Stephen Stills couldn’t have been surprised when Neil Young walked away from the Stills/Young Band’s 1976 summer tour after just 18 shows, famously sending him a note that read: “Dear Stephen, funny how things that start spontaneously end that way. Eat a Peach, Neil.” Not only did he leave fans all over the country with tickets for concerts that weren’t going to happen, but promoters had signed contracts and were threatening to file lawsuits.
It was a mess, but back in the Buffalo Springfield days a decade earlier Young managed to quit the band three separate times even though the group lasted just two years. That didn’t stop Stephen Stills from inviting him to join Crosby, Stills and Nash in the summer of 1969, only to see that group grind to a halt just 12 months later amid clashing egos and growing drug consumptions. They regrouped for a reunion tour four years later, but their attempts to follow it up with a new LP fell apart when Young decided he’d rather work with Stills alone. Crosby and Nash had the last laugh when Young quit the tour to reunite with Crazy Horse, forcing Stills to return to them with his between his legs the following years and beg forgiveness.

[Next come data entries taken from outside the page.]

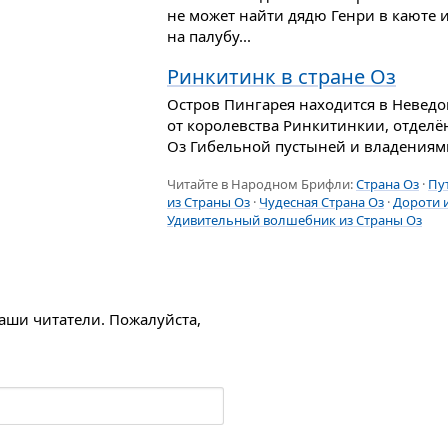
не может найти дядю Генри в каюте 
на палубу...
Ринкитинк в стране Оз
Остров Пингарея находится в Неведо
от королевства Ринкитинкии, отделё
Оз Гибельной пустыней и владениями
Читайте в Народном Брифли:
Страна Оз
·
Пу
из Страны Оз
·
Чудесная Страна Оз
·
Дороти 
Удивительный волшебник из Страны Оз
наши читатели. Пожалуйста,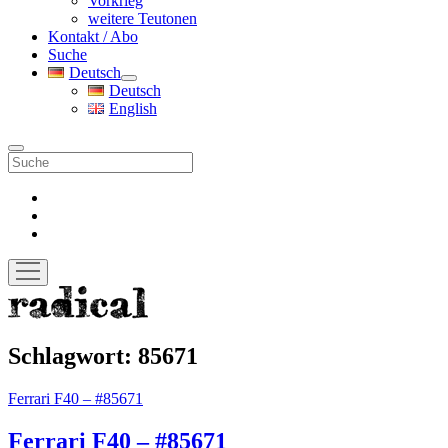
Vorkrieg
weitere Teutonen
Kontakt / Abo
Suche
Deutsch
Menü
Deutsch
öffnen
English
Suche
facebook
instagram
pinterest
Menü
öffnen
radicalmag
Schlagwort:
85671
Ferrari F40 – #85671
Ferrari F40 – #85671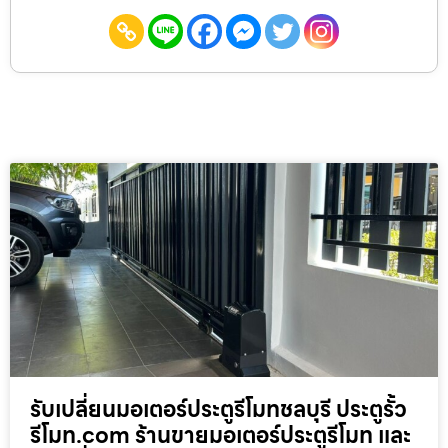
รับเปลี่ยนมอเตอร์ประตูรีโมทชลบุรี ประตูรั้ว
รีโมท.com ร้านขายมอเตอร์ประตูรีโมท และ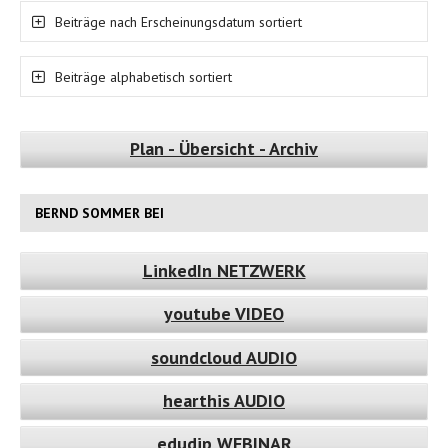
Beiträge nach Erscheinungsdatum sortiert
Beiträge alphabetisch sortiert
Plan - Übersicht - Archiv
BERND SOMMER BEI
LinkedIn NETZWERK
youtube VIDEO
soundcloud AUDIO
hearthis AUDIO
edudip WEBINAR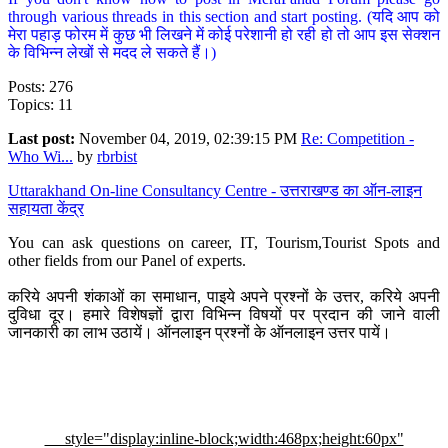
through various threads in this section and start posting. (यदि आप को
मेरा पहाड़ फोरम में कुछ भी लिखने में कोई परेशानी हो रही हो तो आप इस सेक्शन
के विभिन्न लेखों से मदद ले सकते हैं।)
Posts: 276
Topics: 11
Last post:
November 04, 2019, 02:39:15 PM
Re: Competition -
Who Wi...
by
rbrbist
Uttarakhand On-line Consultancy Centre - उत्तराखण्ड का ऑन-लाइन
सहायता केंद्र
You can ask questions on career, IT, Tourism,Tourist Spots and
other fields from our Panel of experts.
करिये अपनी शंकाओं का समाधान, पाइये अपने प्रश्नों के उत्तर, करिये अपनी
दुविधा दूर। हमारे विशेषज्ञों द्वारा विभिन्न विषयों पर प्रदान की जाने वाली
जानकारी का लाभ उठायें। ऑनलाइन प्रश्नों के ऑनलाइन उत्तर पायें।
style="display:inline-block;width:468px;height:60px"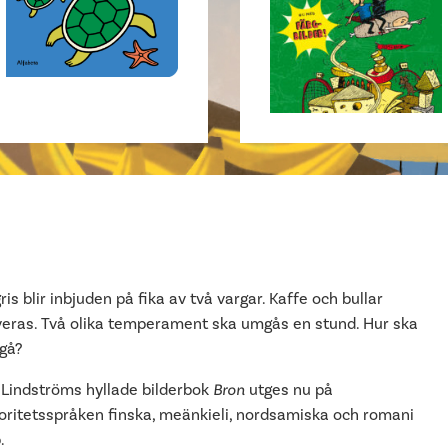
ris blir inbjuden på fika av två vargar. Kaffe och bullar
veras. Två olika temperament ska umgås en stund. Hur ska
 gå?
 Lindströms hyllade bilderbok
Bron
utges nu på
oritetsspråken finska, meänkieli, nordsamiska och romani
.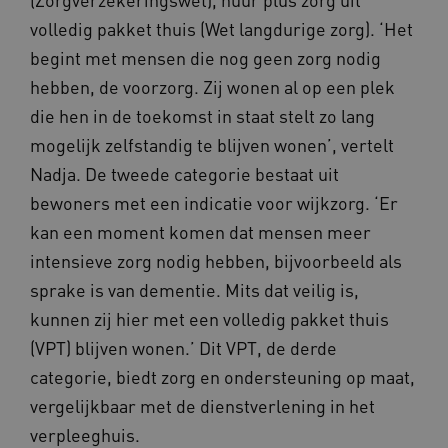
volledig pakket thuis (Wet langdurige zorg). ‘Het
begint met mensen die nog geen zorg nodig
hebben, de voorzorg. Zij wonen al op een plek
die hen in de toekomst in staat stelt zo lang
__Secure-ROLLOUT_TOKEN
.youtube.com
5 
mogelijk zelfstandig te blijven wonen’, vertelt
Google Privacy Policy
Nadja. De tweede categorie bestaat uit
ARRAffinity
Microsoft Corporation
.waardigheidentrots.nl
bewoners met een indicatie voor wijkzorg. ‘Er
kan een moment komen dat mensen meer
intensieve zorg nodig hebben, bijvoorbeeld als
sprake is van dementie. Mits dat veilig is,
kunnen zij hier met een volledig pakket thuis
(VPT) blijven wonen.’ Dit VPT, de derde
CookieScriptConsent
CookieScript
www.waardigheidentrots.nl
categorie, biedt zorg en ondersteuning op maat,
vergelijkbaar met de dienstverlening in het
verpleeghuis.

Before the Stills/Young Band’s tour imploded they played some cool shows, backed by organist Jerry Aiello, bassist George Perry, percussionist Joe Lala and drummer Joe Vitale. Their set mixed CSNY tunes (“Ohio,” “Suite: Judy Blue Eyes”) with Buffalo Springfield songs (“On the Way Home,” “For What It’s Worth”) with tracks from their solo careers (“Love the One You’re With,” “Heart of Gold” and “Old Man.”) Here’s a smoking rendition of “Cowgirl in the Sand” from the June 27th, 1976 show in Springfield, Massachusetts.
The Stills/Young Band was the last time that Young found a way to mess up Stills’ life for quite a few years. The CSNY reunion tours of 2000, 2002 and 2006 went off without a hitch, though when Buffalo Springfield reunited in 2011, Young once again walked away from a tour, but this time actual dates hadn’t been announced yet, let alone been put on sale. “We were supposed to work for most of the summer,” Stills told Rolling Stone in 2012. “It left me in a lurch for three quarters and ruined my financial planning. Also, 150 people got laid off that were supposed to work on the tour.”
But Stills and Young can’t seem to quit each other. CSNY reunited for the Bridge School Benefit in 2013, and Stills and Young played together these past two years at the Light Up the Blues benefit in Los Angeles, happily trading licks and singing the classics. Young moved to Los Angeles full-time a couple of years ago, and earlier this year he told Rolling Stone he’s been hanging out with Stills. Young has no official plans for 2017 yet. Maybe they’ll finally get around to finishing the 1976 Stills/Young Band tour.